I recently got sent a HUGE factory in a savegame for Production Line. It has over 600 production slots and 24 resource importers, and its MASSIVE. Here are some screenshots:
Despite its awesomeness it was MASSIVELY slow. Not only did loading it take forever, but whenever you changed any of the resource conveyors the game would hang for about 20 seconds. hardly ideal, especially given that I have an 8core i7 PC. So I set to work trying to optimize the code. I did some fairly small optimisations first, which boosted processing by 12% but I needed more fundamental re-design. After chatting to a fellow indie coder, I agreed that my currents system of always calculating the optimum route to everywhere, for everyone, when something changed, was clearly not viable. I switched over to a new system of ‘lazy’ computation. Basically when I change a route somewhere, it now sets a flag on every production slot saying ‘you should recalculate your nearest slot soon’. That flag gets checked every frame, and sometime in the next 120 frames 92 seconds) each slot will calculate the route from its location to all the importers, and store the nearest two. It needs this so slots seem to import from a sensible location, as opposed to an importer that is miles away.
This was good, and sped things up a LOT. Now instead of hanging, the game would stutter for about 10 seconds. better but nowhere near good enough. I then realised I was doing something seriously dumb. I was going through all those routes I calculated, and picking the nearest, THEN doing it again, to pick the second nearest. doh! This sped things up, but in retrospect, it was trivial, it just alerted me (alongside my profiler) to the fact that when I tried to get (for example0 15,000 routes, I actually calculated 30,000. How come?

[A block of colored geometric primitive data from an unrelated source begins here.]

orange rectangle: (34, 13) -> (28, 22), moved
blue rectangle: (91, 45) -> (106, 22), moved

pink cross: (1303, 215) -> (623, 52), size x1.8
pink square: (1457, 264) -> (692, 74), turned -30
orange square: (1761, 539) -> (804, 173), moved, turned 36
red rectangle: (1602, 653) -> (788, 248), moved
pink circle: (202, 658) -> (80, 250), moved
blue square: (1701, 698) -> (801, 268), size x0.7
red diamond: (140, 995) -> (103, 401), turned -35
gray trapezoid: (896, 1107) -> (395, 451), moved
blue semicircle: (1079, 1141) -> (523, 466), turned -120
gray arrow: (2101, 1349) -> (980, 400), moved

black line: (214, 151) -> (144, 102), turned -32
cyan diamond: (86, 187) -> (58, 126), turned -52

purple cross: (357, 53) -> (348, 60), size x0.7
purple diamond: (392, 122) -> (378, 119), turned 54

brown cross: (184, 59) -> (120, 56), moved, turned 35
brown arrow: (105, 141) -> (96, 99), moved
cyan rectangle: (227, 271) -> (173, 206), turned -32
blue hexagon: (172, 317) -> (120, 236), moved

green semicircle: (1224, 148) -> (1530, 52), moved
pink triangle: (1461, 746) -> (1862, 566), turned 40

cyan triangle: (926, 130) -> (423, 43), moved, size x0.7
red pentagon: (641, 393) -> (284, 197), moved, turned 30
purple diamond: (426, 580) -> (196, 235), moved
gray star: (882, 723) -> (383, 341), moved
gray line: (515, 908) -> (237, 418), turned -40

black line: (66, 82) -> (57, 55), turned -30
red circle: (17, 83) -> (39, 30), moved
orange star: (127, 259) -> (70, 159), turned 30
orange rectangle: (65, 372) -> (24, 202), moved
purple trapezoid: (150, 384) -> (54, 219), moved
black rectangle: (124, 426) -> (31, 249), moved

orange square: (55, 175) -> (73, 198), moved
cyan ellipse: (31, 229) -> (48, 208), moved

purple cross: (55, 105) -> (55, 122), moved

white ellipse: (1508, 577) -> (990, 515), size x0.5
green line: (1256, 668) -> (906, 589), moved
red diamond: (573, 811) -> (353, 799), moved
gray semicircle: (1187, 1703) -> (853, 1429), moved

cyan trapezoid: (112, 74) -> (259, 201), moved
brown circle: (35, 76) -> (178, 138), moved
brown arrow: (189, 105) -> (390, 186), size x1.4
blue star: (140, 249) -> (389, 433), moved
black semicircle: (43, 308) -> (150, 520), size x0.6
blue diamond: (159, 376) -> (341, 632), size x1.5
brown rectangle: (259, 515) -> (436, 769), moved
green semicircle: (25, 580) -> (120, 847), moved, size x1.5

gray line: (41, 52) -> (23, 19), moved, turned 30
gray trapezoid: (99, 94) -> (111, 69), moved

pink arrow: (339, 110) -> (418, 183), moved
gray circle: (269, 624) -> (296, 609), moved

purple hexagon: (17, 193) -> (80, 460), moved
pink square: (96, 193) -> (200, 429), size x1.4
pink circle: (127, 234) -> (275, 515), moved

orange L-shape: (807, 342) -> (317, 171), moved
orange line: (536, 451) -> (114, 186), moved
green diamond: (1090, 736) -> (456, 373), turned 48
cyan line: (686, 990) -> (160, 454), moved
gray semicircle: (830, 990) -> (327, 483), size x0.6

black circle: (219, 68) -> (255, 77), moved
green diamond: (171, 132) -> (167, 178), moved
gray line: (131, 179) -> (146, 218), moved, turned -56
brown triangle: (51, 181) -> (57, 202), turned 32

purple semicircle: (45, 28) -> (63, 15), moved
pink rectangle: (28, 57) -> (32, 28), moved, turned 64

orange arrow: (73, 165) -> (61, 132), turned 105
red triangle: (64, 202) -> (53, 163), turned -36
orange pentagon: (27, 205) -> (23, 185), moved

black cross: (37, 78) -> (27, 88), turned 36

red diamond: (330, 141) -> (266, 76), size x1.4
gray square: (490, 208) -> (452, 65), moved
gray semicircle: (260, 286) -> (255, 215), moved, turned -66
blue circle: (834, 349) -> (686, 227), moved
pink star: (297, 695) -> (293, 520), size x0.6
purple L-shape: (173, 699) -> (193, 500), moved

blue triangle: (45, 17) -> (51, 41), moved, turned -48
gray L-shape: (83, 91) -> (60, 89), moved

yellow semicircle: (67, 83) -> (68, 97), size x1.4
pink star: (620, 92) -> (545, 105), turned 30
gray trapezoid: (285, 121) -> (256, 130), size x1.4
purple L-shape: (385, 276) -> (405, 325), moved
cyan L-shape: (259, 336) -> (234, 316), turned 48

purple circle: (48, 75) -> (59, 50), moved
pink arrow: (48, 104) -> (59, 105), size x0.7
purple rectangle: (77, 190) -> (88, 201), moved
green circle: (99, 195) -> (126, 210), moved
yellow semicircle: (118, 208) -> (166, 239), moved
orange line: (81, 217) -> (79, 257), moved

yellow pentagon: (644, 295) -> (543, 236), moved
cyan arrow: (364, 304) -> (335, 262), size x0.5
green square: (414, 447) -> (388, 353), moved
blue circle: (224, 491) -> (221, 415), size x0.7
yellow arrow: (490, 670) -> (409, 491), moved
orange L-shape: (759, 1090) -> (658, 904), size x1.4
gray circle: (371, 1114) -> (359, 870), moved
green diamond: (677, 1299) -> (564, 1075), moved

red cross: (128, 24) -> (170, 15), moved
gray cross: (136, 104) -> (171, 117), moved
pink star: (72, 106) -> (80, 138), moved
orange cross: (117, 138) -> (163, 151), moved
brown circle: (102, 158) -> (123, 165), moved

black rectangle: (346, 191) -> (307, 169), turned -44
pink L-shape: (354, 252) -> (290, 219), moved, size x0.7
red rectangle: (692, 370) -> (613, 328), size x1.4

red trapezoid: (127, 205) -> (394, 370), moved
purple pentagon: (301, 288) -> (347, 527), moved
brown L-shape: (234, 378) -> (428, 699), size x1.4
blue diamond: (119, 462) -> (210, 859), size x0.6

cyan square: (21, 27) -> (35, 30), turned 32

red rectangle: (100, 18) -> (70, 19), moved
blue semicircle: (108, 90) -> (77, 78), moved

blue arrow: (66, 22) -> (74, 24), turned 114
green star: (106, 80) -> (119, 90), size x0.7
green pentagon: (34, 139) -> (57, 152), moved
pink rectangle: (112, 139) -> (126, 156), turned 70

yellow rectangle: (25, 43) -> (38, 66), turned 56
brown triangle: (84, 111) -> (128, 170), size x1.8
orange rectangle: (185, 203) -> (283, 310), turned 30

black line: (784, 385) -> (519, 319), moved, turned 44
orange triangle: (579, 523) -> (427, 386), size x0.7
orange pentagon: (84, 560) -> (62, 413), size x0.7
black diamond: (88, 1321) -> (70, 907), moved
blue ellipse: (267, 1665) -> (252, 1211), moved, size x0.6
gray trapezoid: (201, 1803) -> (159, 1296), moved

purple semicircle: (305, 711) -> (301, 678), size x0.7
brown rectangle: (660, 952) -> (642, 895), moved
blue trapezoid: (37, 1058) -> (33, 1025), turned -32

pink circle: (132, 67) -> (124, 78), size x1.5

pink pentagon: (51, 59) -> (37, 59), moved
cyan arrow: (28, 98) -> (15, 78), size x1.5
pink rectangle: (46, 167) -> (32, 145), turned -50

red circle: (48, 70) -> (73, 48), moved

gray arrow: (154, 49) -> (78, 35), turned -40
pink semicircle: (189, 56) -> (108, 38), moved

It turns out that the code that multithreaded all of the ‘calc the routes’ code, was not storing any of the results, so the code that came after it which then went through the (not saved) routes to pick the nearest ones was having to recalculate them anyway. I was essentially doing everything twice.l Worse…this second bit of code was single threaded, meaning all my multithreaded time was wasted and all the work happened in a single thread. What a dork.
A nice simple change to the code to make sure those multithreaded route calcs are actually stored *doh* means that not only did the processing time half, it now gets split over potentially 8 cores instead of 1, so on my PC its now running 16x faster. Combine that with the earlier speed-ups and its likely 18x faster, and because of the frame-spanning over 120 frames, it *feels* fluid as hell, even on insane maps.
Here is the concurrency visualiser showing the loading of the insanely big map.
And here it is zoomed in showing the multithreaded bits.
Those gaps are because each slot makes a single-threaded call to evaluate all of the import bays (each colored block is the code to get a route from one import bay to one production slot), and that call (in the main thread), then spreads it over the worker threads. Ideally I’d find time to eliminate that single thread blocking. Also I have some gaps in there because the end of each threads Calc() has to use a critical section lock to deposit its new routes safely in the main thread. Ideally I’d bunch them up inside a thread structure and dump them at the end.
Anyway, enough tech bollocks, the upshot is that massive factories will now be uber-fast :D.